### HOW TO COMPLETE THIS TASK
Copy all lines in the data that contain the string "currículo".

---------- INFORMATION SUPPLIED

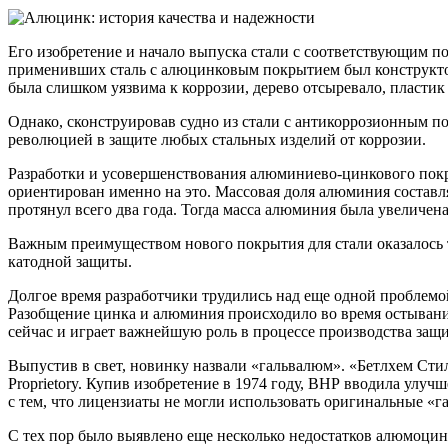
Его изобретение и начало выпуска стали с соответствующим по
применивших сталь с алюцинковым покрытием был конструктор 
была слишком уязвима к коррозии, дерево отсыревало, пласти
Однако, сконструировав судно из стали с антикоррозионным п
революцией в защите любых стальных изделий от коррозии.
Разработки и усовершенствования алюминиево-цинкового покры
ориентирован именно на это. Массовая доля алюминия составл
протянул всего два года. Тогда масса алюминия была увеличена
Важным преимуществом нового покрытия для стали оказалось то
катодной защиты.
Долгое время разработчики трудились над еще одной проблемо
Разобщение цинка и алюминия происходило во время остывания
сейчас и играет важнейшую роль в процессе производства защ
Выпустив в свет, новинку назвали «гальвалюм». «Бетлхем Стил
Proprietory. Купив изобретение в 1974 году, ВНР вводила улуч
с тем, что лицензиаты не могли использовать оригинальные «
С тех пор было выявлено еще несколько недостатков алюмоцинк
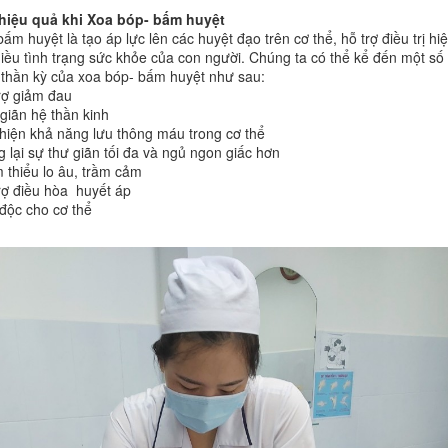
hiệu quả khi
Xoa bóp-
bấm huyệ
t
m huyệt là tạo áp lực lên các huyệt đạo trên cơ thể, hỗ trợ điều trị hi
iều tình trạng sức khỏe của con người. Chúng ta có thể kể đến một số
thần kỳ của xoa bóp- bấm huyệt như sau:
rợ giảm đau
giãn hệ thần kinh
thiện khả năng lưu thông máu trong cơ thể
 lại sự thư giãn tối đa và ngủ ngon giấc hơn
 thiểu lo âu, trầm cảm
rợ điều hòa huyết áp
 độc cho cơ thể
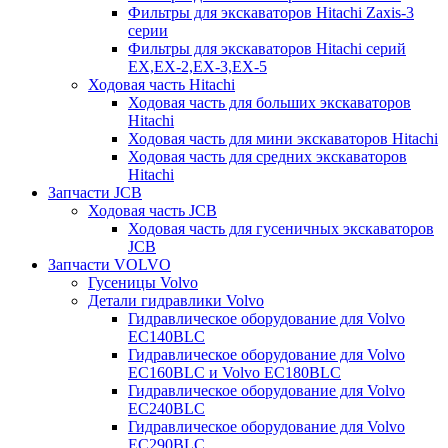
Фильтры для экскаваторов Hitachi Zaxis-3
серии
Фильтры для экскаваторов Hitachi серий
EX,EX-2,EX-3,EX-5
Ходовая часть Hitachi
Ходовая часть для больших экскаваторов
Hitachi
Ходовая часть для мини экскаваторов Hitachi
Ходовая часть для средних экскаваторов
Hitachi
Запчасти JCB
Ходовая часть JCB
Ходовая часть для гусеничных экскаваторов
JCB
Запчасти VOLVO
Гусеницы Volvo
Детали гидравлики Volvo
Гидравлическое оборудование для Volvo
EC140BLC
Гидравлическое оборудование для Volvo
EC160BLC и Volvo EC180BLC
Гидравлическое оборудование для Volvo
EC240BLC
Гидравлическое оборудование для Volvo
EC290BLC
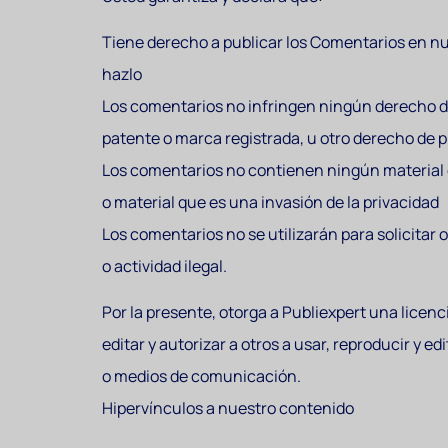
Tiene derecho a publicar los Comentarios en nue
hazlo
Los comentarios no infringen ningún derecho de 
patente o marca registrada, u otro derecho de p
Los comentarios no contienen ningún material di
o material que es una invasión de la privacidad
Los comentarios no se utilizarán para solicitar
o actividad ilegal.
Por la presente, otorga a Publiexpert una licenci
editar y autorizar a otros a usar, reproducir y 
o medios de comunicación.
Hipervínculos a nuestro contenido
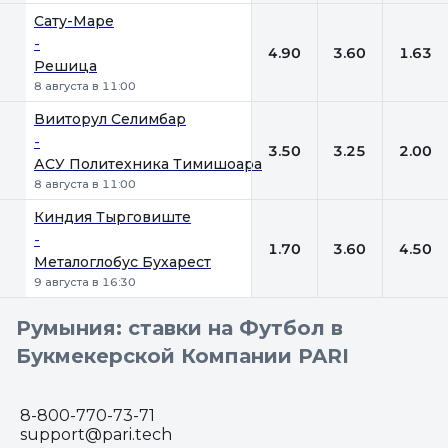
Сату-Маре
-
4.90
3.60
1.63
Решица
8 августа в 11:00
Вииторул Селимбар
-
3.50
3.25
2.00
АСУ Политехника Тимишоара
8 августа в 11:00
Киндия Тырговиште
-
1.70
3.60
4.50
Металоглобус Бухарест
9 августа в 16:30
Румыния: ставки на Футбол в
Букмекерской Компании PARI
8-800-770-73-71
support@pari.tech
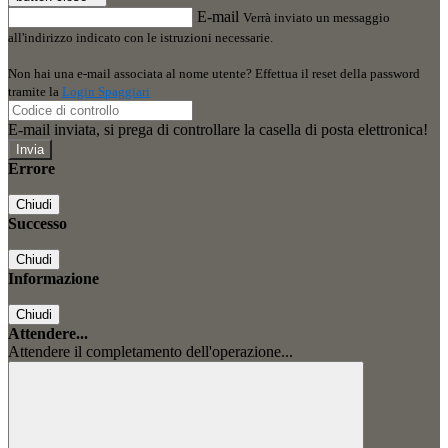
E-mail
Verrà inviato un messaggio
all'indirizzo indicato con le istruzioni necessarie.
Non hai una e-mail associata al nome utente? Effettua il reset della password
tramite la
Login Spaggiari
E-mail inviata, si prega di controllare la casella di posta elettronica!
Errore
Chiudi
Successo
Chiudi
Informazione
Chiudi
Attendere...
Attendere il completamento dell'operazione...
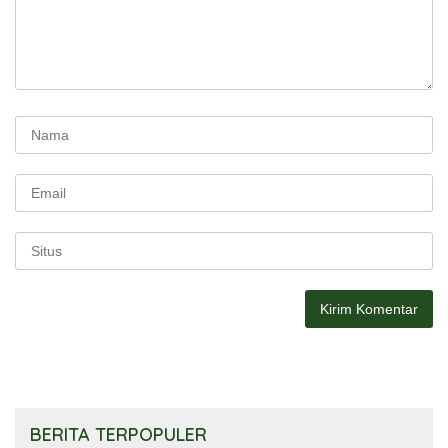
BERITA TERPOPULER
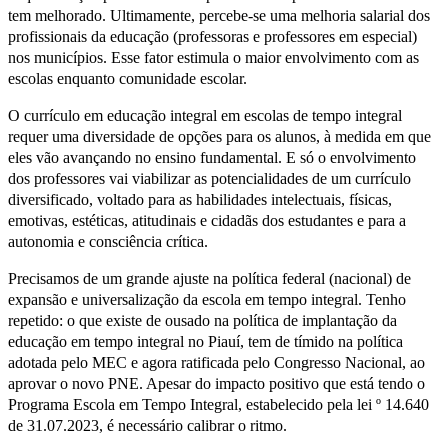
tem melhorado. Ultimamente, percebe-se uma melhoria salarial dos
profissionais da educação (professoras e professores em especial)
nos municípios. Esse fator estimula o maior envolvimento com as
escolas enquanto comunidade escolar.
O currículo em educação integral em escolas de tempo integral
requer uma diversidade de opções para os alunos, à medida em que
eles vão avançando no ensino fundamental. E só o envolvimento
dos professores vai viabilizar as potencialidades de um currículo
diversificado, voltado para as habilidades intelectuais, físicas,
emotivas, estéticas, atitudinais e cidadãs dos estudantes e para a
autonomia e consciência crítica.
Precisamos de um grande ajuste na política federal (nacional) de
expansão e universalização da escola em tempo integral. Tenho
repetido: o que existe de ousado na política de implantação da
educação em tempo integral no Piauí, tem de tímido na política
adotada pelo MEC e agora ratificada pelo Congresso Nacional, ao
aprovar o novo PNE. Apesar do impacto positivo que está tendo o
Programa Escola em Tempo Integral, estabelecido pela lei º 14.640
de 31.07.2023, é necessário calibrar o ritmo.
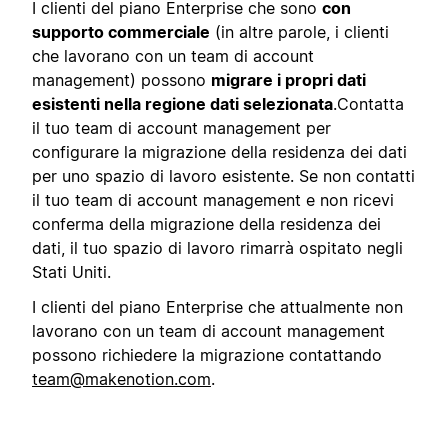
I clienti del piano Enterprise che sono
con
supporto commerciale
(in altre parole, i clienti
che lavorano con un team di account
management) possono
migrare i propri dati
esistenti nella regione dati selezionata
.
Contatta
il tuo team di account management per
configurare la migrazione della residenza dei dati
per uno spazio di lavoro esistente. Se non contatti
il tuo team di account management e non ricevi
conferma della migrazione della residenza dei
dati, il tuo spazio di lavoro rimarrà ospitato negli
Stati Uniti.
I clienti del piano Enterprise che attualmente non
lavorano con un team di account management
possono richiedere la migrazione contattando
team@makenotion.com
.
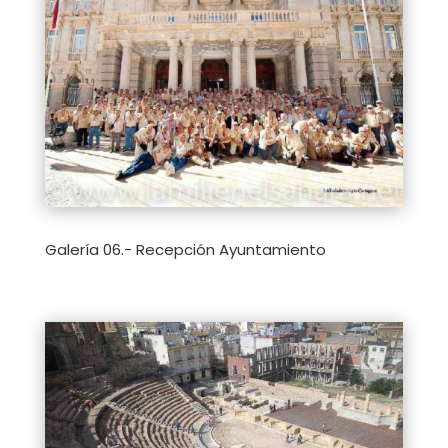
Galería 06.- Recepción Ayuntamiento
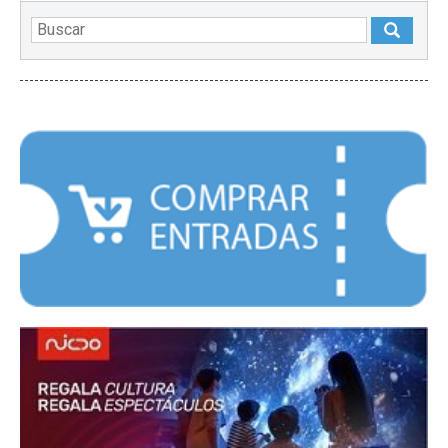
DESTACADOS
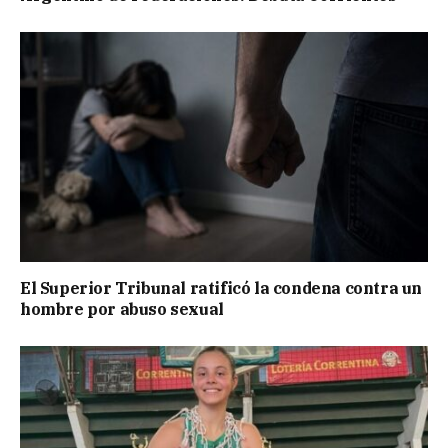
El Superior Tribunal ratificó la condena contra un
hombre por abuso sexual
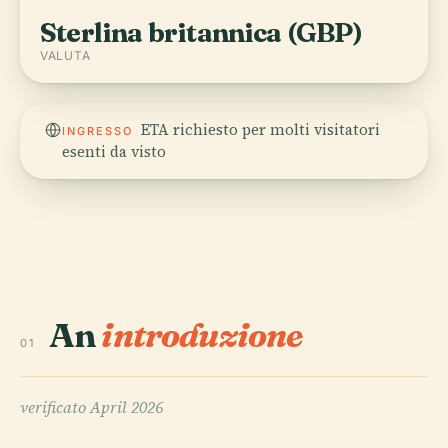
Sterlina britannica (GBP)
VALUTA
ETA richiesto per molti visitatori
INGRESSO
esenti da visto
An
introduzione
01
verificato
April 2026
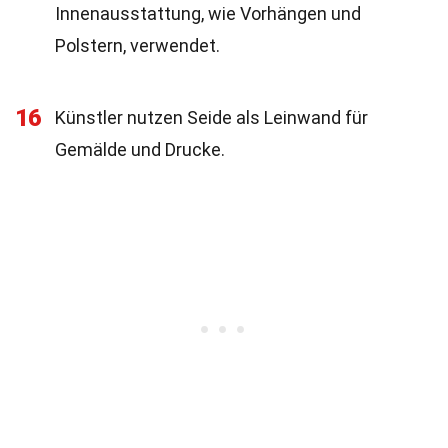
Innenausstattung, wie Vorhängen und
Polstern, verwendet.
16
Künstler nutzen Seide als Leinwand für
Gemälde und Drucke.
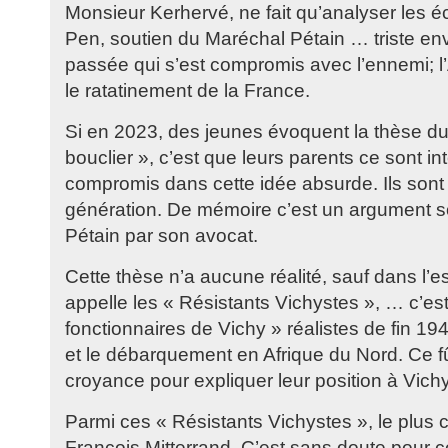
Monsieur Kerhervé, ne fait qu’analyser les é
Pen, soutien du Maréchal Pétain … triste en
passée qui s’est compromis avec l’ennemi; 
le ratatinement de la France.
Si en 2023, des jeunes évoquent la thèse du 
bouclier », c’est que leurs parents ce sont in
compromis dans cette idée absurde. Ils son
génération. De mémoire c’est un argument so
Pétain par son avocat.
Cette thèse n’a aucune réalité, sauf dans l’e
appelle les « Résistants Vichystes », … c’est
fonctionnaires de Vichy » réalistes de fin 1
et le débarquement en Afrique du Nord. Ce fû
croyance pour expliquer leur position à Vichy
Parmi ces « Résistants Vichystes », le plus 
François Mitterrand. C’est sans doute pour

--------------------

### ANSWER FOR THIS EXERCISE
O currículo em educação integral em escolas de tempo integral
dos professores vai viabilizar as potencialidades de um currículo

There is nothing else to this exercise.